Jésus parle de la manière dont il perçoit lui-même sa mission prophétique et dont il conçoit celle de quiconque a la charge d’étudier et d’enseigner. Il parle d’un scribe devenu disciple du Royaume des cieux. Deux termes intéressants. Le scribe a fait des études. Il est spécialiste de la connaissance des Écritures C’est un intellectuel ou un théologien qui sait et enseigne. Le disciple, quant à lui, est à l’écoute d’un maître. Il le suit sur son chemin de vie et de sagesse. Il apprend de lui à chercher Dieu, à vivre selon les critères du bonheur dans le Royaume de Dieu. Ce qui pour lui est premier ce n’est pas l’acquisition d’un savoir ou l’explication des dogmes. Ce qui lui importe avant tout c’est la relation à son maître qu’il respecte, qu’il aime et qu’il choisit d’imiter.
Ce qui caractérise le disciple du Christ c’est le choix de le suivre sur son chemin d’humanité, sur sa relation à son Père, sur sa manière de vivre la vérité, le pardon, le respect de tous, et prioritairement des petits et des pauvres. On doit être bon disciple pour devenir un bon théologien, et l’on doit se comporter d’abord comme disciple et le devenir si l’on est théologien. On doit être bon enseignant, prêtre, catéchiste pour les autres mais on doit être d’abord disciple avec eux.
La deuxième remarque concerne la manière chrétienne d’enseigner, d’être un bon scribe. Elle consiste à concevoir sa mission non comme celle d’un professeur, mais comme celle d’un maître ou d’une maîtresse de maison qui tire de son trésor du neuf ou de l’ancien. C’est ainsi que Jésus conçoit lui-même sa mission.

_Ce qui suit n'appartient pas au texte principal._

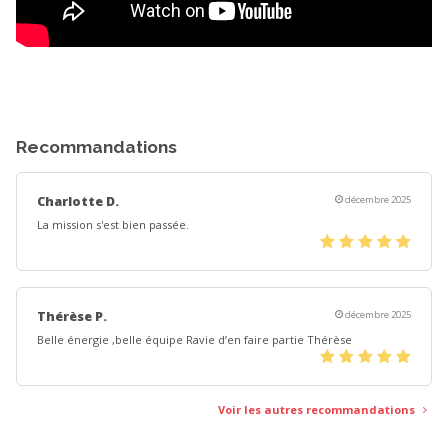
Recommandations
Charlotte D.
décembre 2025
La mission s'est bien passée.
(*)
(*)
(*)
(*)
(*)
Thérèse P.
décembre 2025
Belle énergie ,belle équipe Ravie d’en faire partie Thérèse
(*)
(*)
(*)
(*)
(*)
Voir les autres recommandations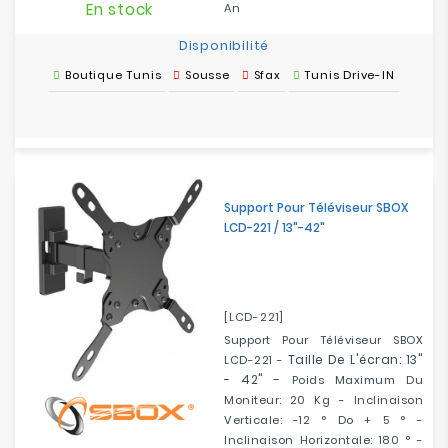
En stock
An
Disponibilité
Boutique Tunis
Sousse
Sfax
Tunis Drive-IN
Support Pour Téléviseur SBOX
LCD-221 / 13"-42"
[LCD-221]
Support Pour Téléviseur SBOX
Taille De L'écran: 13"
LCD-221 -
- 42" -
Poids Maximum Du
Moniteur: 20 Kg - Inclinaison
Verticale: -12 ° Do + 5 ° -
Inclinaison Horizontale: 180 ° -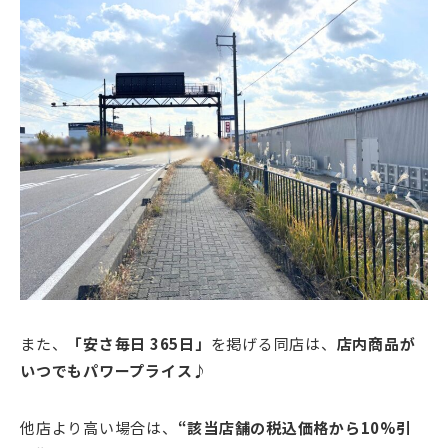
また、
「安さ毎日 365日」
を掲げる同店は、
店内商品が
いつでもパワープライス
♪
他店より高い場合は、
“
該当店舗の税込価格から10%引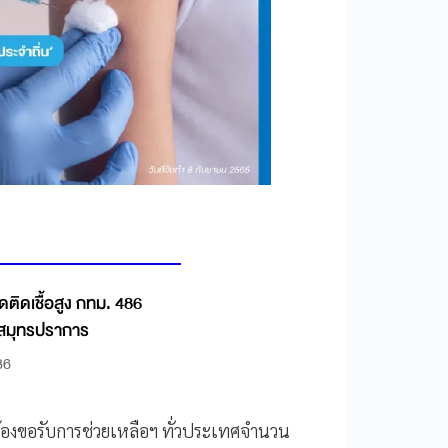
วัดติดเชื้อสูง กทม. 486
 สมุทรปราการ
36
นคำร้องขอรับการช่วยเหลือฯ ทั่วประเทศจำนวน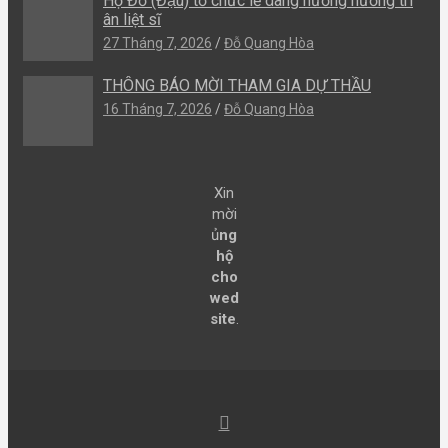
Họ Đỗ (Đậu) tổ chức lễ dâng hương hương tri
ân liệt sĩ
27 Tháng 7, 2026
Đỗ Quang Hòa
THÔNG BÁO MỜI THAM GIA DỰ THẦU
16 Tháng 7, 2026
Đỗ Quang Hòa
Xin
mời
ủ
ng
hộ
cho
wed
site
.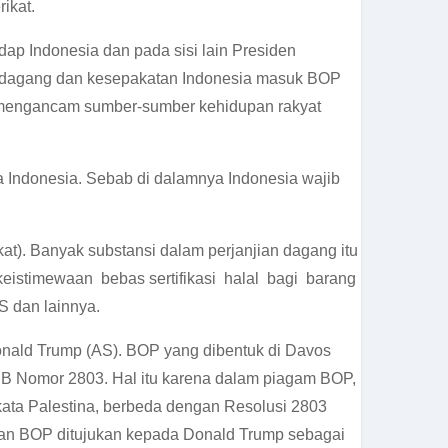
ikat.
p Indonesia dan pada sisi lain Presiden
an dagang dan kesepakatan Indonesia masuk BOP
, mengancam sumber-sumber kehidupan rakyat
 Indonesia. Sebab di dalamnya Indonesia wajib
). Banyak substansi dalam perjanjian dagang itu
eistimewaan bebas sertifikasi halal bagi barang
S dan lainnya.
ald Trump (AS). BOP yang dibentuk di Davos
 Nomor 2803. Hal itu karena dalam piagam BOP,
ata Palestina, berbeda dengan Resolusi 2803
tan BOP ditujukan kepada Donald Trump sebagai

Ne sommes-nous pas aujourd’hui les uns et les autres, maîtres et maîtresses de la maison Église ? Et notre trésor n’est-il pas l’Évangile ? Un trésor que nous ont légué nos anciens dans la foi, un patrimoine d’une richesse sans prix. Mais ce trésor n’est pas seulement une tradition figée et morte de pratiques de ce qui est « ancien », de règles morales, de croyances immuables, mais une tradition vivante qui crée du « neuf ». Un trésor du cœur et de la foi. Il s’appelle l’amour de Dieu et de son Royaume. A notre tour d’être de fidèles disciples, de bons scribes et surtout d’ingénieux et créatifs maîtres et maîtresses de maison à l’exemple du Christ pour faire le bonheur de notre propre famille et de toute la famille humaine.